Exercise
Among the lines below, restate word for word only those from the line with "аши контакты" through the line with "н-реселлер Fanvil", with both end lines kept.

⟨

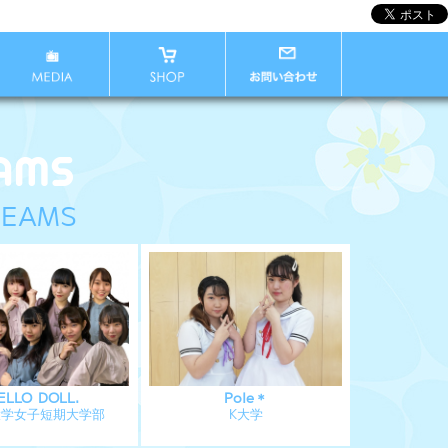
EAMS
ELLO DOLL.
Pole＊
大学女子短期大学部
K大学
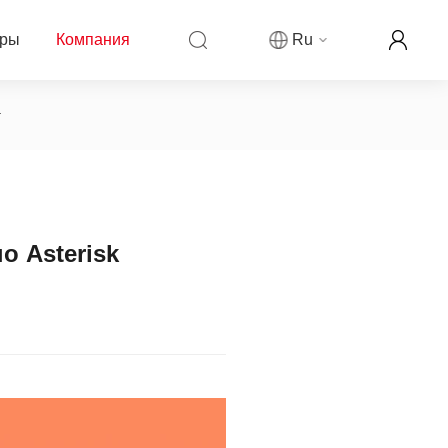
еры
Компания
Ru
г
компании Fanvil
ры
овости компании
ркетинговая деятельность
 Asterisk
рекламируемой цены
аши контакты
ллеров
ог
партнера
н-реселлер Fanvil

⟩
⟨

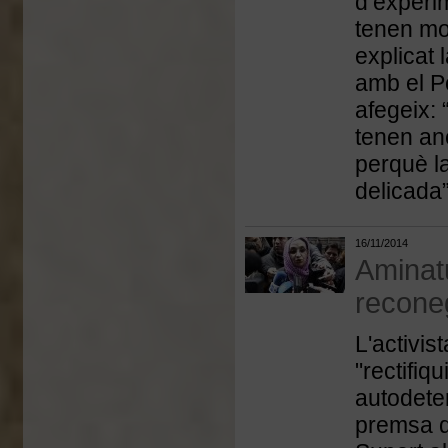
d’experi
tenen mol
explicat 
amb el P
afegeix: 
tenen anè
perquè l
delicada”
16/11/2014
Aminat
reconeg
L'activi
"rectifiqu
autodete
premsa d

⟩

Response below
аши контакты
ллеров
ог
партнера
н-реселлер Fanvil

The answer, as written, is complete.